The Supreme Court has spoken - and it's with a heavy heart that I admit I agree with their ruling, and can't imagine why Scalia and Thomas dissented. I can imagine why they might have disagreed with the Oregon law, as I do, but not why they dissented from the majority opinion that the Federal government does not have jurisdiction over this area of American life. (Roberts, I don't know well enough yet.)
I hate that law. My father, I understand, loves it, for reasons he and I don't discuss. I consider it one of the depths of depravity to involve healers in suicide. I don't doubt that doctors faced with their patients' pain and desire for release may feel an impulse to help them achieve that release - good doctors, at any rate, ought to empathize with their patients this way, just as family members sometimes pray for the speedy (or "happy," in the old Catholic formula) death of a loved one in agony. But to take the next step by bringing about that death - that's a line I believe we ought not to invite doctors to cross. (I also fear that today's allowing doctors to prescribe lethal doses of drugs for terminal patients could too easily evolve into tomorrow's mandating that they do so, a la the Plan B pharmacist debates. And can anyone doubt that there will be pharmacists who, still committed to their own principles, will refuse to fill these prescriptions? But these concerns of mine are for later days.)

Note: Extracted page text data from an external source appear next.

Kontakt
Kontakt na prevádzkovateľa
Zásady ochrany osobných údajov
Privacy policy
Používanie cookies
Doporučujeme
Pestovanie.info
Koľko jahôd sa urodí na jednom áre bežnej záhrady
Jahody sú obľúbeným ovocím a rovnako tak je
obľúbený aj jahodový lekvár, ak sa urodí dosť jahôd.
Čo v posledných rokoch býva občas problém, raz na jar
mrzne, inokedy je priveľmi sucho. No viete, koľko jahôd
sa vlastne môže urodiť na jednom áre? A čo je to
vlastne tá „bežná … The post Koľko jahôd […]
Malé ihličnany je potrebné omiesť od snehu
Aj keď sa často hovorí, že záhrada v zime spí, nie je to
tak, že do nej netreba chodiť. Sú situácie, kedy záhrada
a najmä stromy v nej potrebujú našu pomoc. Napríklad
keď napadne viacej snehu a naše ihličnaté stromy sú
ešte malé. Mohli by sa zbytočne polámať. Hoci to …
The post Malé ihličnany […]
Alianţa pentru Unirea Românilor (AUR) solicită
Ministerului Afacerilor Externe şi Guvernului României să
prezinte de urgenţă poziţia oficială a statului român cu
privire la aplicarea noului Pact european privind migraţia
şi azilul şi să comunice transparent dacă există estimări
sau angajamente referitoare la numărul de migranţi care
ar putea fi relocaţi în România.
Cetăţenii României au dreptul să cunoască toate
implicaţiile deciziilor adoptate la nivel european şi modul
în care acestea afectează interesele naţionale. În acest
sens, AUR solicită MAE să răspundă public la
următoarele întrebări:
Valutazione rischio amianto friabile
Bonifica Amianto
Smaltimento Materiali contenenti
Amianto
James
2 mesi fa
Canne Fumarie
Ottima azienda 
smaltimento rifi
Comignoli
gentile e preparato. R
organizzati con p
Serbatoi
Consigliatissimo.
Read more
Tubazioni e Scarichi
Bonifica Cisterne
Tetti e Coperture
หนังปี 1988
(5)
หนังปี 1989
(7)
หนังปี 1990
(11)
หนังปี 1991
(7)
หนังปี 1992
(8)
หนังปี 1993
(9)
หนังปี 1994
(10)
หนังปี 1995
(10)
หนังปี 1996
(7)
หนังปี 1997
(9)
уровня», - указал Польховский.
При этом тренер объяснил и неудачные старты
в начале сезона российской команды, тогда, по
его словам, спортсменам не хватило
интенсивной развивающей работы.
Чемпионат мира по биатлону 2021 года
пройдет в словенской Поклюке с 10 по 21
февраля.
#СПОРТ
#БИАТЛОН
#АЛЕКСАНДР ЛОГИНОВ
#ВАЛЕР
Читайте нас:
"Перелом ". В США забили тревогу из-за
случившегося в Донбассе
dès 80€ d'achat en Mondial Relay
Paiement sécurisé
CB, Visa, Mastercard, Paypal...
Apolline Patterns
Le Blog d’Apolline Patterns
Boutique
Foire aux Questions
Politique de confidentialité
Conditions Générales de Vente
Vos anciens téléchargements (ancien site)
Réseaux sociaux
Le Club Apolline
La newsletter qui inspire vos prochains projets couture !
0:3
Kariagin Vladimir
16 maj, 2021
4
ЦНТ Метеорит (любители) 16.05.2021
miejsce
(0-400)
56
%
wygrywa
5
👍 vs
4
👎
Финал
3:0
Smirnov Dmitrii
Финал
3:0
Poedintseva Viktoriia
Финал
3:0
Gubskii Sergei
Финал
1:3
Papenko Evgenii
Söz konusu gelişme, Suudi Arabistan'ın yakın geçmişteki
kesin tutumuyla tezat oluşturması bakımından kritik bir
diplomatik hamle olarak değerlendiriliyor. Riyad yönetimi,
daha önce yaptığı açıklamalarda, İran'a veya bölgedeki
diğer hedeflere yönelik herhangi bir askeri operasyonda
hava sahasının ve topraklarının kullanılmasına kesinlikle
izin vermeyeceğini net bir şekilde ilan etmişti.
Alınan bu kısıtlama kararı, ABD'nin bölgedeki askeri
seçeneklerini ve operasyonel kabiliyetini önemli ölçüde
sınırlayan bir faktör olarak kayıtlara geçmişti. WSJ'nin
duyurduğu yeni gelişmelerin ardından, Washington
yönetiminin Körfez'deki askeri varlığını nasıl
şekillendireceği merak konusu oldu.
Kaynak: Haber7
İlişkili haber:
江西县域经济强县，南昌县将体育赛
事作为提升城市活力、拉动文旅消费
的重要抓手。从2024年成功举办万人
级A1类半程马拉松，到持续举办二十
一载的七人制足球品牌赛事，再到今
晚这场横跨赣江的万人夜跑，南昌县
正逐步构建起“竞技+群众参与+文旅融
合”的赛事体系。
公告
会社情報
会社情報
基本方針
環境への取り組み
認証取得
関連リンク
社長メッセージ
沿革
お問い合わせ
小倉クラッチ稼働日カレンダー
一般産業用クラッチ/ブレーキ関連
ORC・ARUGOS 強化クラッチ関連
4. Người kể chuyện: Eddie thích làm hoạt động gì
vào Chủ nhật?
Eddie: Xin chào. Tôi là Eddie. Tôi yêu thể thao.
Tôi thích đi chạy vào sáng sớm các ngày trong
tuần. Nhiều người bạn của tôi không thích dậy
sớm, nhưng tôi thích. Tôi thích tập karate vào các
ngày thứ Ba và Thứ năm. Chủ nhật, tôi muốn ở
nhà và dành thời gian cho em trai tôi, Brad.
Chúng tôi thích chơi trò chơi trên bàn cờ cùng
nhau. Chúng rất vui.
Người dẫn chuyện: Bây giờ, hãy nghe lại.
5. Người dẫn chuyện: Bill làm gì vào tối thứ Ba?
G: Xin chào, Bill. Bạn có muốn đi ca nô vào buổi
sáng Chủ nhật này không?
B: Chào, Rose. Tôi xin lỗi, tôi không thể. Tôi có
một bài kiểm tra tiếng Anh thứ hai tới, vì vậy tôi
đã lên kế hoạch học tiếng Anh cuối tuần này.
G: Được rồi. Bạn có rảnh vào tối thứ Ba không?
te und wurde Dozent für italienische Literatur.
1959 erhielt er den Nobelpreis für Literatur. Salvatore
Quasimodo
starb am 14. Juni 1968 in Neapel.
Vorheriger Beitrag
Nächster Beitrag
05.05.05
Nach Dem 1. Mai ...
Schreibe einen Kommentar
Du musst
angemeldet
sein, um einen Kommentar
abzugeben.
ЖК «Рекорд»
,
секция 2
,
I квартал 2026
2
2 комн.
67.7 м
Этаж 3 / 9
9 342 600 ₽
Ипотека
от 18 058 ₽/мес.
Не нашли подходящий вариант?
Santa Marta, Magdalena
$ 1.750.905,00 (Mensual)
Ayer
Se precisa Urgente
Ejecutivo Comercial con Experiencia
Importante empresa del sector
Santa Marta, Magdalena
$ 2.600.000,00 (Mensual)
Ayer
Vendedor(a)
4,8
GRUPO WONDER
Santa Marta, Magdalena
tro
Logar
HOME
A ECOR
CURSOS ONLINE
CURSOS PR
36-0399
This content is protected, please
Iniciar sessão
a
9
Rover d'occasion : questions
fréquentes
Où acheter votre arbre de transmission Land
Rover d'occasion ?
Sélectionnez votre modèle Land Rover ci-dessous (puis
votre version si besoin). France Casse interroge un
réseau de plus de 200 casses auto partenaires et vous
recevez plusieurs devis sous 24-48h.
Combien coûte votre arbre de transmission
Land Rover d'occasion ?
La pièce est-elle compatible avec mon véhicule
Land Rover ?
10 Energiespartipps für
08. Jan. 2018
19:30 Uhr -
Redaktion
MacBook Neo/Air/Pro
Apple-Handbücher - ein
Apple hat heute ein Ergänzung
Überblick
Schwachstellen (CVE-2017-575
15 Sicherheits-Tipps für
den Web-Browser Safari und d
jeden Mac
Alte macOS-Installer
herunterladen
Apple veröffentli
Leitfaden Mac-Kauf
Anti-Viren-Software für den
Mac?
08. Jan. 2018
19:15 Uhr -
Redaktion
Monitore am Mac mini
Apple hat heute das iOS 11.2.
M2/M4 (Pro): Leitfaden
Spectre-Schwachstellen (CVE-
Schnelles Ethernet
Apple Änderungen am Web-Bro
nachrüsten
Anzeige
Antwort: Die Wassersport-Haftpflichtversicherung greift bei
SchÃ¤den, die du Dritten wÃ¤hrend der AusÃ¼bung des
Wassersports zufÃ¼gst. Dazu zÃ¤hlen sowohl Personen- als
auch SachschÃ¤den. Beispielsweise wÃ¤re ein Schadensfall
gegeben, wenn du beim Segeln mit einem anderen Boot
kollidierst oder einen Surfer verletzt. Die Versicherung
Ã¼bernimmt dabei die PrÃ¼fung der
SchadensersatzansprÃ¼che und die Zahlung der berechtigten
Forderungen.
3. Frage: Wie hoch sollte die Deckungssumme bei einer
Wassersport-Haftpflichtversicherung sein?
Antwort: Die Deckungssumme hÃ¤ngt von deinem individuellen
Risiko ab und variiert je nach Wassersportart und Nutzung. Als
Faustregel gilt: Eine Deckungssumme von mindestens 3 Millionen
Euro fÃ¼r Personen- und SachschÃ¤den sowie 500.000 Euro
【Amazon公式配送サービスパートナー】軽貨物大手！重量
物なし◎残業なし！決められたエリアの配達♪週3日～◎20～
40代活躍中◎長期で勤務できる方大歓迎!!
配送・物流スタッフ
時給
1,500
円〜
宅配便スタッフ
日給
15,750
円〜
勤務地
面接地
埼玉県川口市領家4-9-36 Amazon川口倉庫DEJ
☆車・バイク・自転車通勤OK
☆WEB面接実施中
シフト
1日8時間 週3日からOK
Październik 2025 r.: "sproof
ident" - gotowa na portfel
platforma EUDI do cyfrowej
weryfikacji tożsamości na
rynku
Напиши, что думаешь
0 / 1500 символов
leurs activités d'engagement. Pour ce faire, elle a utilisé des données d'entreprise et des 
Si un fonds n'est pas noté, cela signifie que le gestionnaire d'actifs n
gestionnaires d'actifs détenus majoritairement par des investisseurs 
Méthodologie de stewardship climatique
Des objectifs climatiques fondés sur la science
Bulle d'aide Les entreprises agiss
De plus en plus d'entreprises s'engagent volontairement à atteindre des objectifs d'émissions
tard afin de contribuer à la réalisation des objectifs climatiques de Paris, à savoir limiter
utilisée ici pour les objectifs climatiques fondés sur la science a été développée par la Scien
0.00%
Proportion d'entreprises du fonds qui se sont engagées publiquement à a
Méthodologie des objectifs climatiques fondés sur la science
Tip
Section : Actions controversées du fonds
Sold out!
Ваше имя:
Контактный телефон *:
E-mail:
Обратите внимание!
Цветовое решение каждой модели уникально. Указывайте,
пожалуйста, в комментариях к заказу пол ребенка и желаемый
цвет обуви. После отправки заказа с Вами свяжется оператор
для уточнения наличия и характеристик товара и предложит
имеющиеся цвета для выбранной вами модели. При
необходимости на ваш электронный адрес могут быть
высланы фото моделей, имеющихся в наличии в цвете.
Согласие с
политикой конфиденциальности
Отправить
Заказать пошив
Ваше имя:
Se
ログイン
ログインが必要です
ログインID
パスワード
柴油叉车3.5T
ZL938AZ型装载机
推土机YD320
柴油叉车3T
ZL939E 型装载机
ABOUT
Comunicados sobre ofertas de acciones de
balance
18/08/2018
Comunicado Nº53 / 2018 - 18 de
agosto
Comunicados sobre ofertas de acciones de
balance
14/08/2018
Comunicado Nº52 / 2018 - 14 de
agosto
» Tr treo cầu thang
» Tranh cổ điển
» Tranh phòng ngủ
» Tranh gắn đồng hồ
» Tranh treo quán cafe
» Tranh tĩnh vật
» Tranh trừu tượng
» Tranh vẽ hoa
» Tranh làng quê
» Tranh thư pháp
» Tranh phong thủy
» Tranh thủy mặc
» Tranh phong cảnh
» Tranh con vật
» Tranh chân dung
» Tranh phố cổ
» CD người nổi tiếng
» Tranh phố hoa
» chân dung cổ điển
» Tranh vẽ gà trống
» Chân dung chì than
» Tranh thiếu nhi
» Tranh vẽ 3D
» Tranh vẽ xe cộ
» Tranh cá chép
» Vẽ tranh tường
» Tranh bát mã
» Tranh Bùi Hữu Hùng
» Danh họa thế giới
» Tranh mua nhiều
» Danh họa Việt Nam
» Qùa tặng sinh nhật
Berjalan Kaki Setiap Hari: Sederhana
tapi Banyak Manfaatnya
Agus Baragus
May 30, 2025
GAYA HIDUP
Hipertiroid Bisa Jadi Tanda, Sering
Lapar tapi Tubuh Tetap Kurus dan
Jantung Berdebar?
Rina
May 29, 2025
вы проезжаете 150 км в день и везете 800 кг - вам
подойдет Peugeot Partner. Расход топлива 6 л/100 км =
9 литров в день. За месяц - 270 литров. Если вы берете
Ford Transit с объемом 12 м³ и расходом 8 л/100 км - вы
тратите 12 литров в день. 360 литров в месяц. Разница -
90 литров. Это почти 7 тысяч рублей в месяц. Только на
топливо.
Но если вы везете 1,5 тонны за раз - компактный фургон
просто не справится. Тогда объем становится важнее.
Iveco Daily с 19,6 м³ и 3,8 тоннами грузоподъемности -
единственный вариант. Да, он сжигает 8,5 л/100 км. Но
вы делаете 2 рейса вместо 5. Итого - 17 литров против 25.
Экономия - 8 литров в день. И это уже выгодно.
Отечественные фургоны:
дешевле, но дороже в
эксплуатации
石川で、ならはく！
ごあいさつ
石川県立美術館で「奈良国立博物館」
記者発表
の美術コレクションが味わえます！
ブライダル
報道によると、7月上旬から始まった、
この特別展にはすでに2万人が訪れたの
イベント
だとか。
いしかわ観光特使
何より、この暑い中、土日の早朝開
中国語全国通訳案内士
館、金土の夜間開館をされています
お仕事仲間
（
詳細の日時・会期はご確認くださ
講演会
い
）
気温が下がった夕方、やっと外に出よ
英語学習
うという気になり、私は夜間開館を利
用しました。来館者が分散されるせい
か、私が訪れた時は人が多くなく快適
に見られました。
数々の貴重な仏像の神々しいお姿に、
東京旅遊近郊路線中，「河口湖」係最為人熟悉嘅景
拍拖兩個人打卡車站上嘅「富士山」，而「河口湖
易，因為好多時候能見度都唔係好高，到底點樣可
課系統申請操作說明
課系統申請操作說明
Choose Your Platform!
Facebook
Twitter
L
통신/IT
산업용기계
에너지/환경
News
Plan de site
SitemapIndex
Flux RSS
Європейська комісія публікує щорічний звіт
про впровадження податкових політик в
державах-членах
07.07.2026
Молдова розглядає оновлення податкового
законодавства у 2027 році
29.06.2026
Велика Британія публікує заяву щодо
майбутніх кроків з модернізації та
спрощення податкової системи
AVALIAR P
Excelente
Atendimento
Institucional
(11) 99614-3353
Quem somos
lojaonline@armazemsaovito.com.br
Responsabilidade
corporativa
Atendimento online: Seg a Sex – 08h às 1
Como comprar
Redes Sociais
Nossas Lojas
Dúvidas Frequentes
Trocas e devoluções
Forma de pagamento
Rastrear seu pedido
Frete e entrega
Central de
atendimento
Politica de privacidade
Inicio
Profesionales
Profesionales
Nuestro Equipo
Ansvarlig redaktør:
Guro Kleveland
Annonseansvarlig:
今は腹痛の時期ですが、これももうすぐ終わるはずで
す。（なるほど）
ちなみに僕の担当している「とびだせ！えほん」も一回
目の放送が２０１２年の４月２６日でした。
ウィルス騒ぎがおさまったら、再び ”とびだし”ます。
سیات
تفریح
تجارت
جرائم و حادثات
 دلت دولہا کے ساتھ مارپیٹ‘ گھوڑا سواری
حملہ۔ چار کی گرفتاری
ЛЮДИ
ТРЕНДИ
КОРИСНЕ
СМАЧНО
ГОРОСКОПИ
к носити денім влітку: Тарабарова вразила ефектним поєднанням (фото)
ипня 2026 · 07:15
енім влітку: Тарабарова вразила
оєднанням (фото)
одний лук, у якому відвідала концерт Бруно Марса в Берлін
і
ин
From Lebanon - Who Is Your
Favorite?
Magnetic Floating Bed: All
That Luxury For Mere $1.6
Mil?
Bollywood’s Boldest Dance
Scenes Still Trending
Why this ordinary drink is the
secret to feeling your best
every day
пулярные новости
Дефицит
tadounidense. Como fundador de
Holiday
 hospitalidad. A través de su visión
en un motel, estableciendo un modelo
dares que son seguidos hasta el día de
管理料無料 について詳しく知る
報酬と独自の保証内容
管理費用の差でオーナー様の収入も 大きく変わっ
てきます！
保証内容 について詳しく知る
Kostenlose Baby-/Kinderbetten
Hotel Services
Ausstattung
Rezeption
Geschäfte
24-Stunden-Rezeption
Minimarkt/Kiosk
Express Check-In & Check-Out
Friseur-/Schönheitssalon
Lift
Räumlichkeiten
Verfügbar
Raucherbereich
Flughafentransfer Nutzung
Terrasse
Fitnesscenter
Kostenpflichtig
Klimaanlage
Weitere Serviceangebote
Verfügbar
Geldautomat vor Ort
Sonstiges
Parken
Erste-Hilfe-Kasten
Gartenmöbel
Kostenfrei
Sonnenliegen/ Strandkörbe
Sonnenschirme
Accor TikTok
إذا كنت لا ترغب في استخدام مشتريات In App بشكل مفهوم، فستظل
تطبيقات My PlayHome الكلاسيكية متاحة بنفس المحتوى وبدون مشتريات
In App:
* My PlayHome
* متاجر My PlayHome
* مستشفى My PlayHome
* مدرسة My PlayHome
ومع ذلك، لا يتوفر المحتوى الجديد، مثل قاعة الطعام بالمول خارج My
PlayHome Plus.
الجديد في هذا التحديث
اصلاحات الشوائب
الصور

However. This ruling is closely analogous to Roe v. Wade, this time decided in a strict-constructionist fashion. The repeal of Roe no longer looks like such an impossibility. I reluctantly see this ruling as a victory for Life, because if Roe is overturned and the legality of abortion returns to State legislatures, there is a chance that some, perhaps many States will outlaw late-term abortions, that some will enact limits on second-trimester abortions, that one or two may ban abortion altogether (probably with the usual medical exception), and a certainty that each of the fifty States will have the freedom to explore a range of policy options. Jane Galt addresses this point this week.
Now, it becomes incumbent on me to try to prevent Pennsylvania from passing a law similar to Oregon's. That, friends and neighbors, is federalism, and it's not for the faint of heart.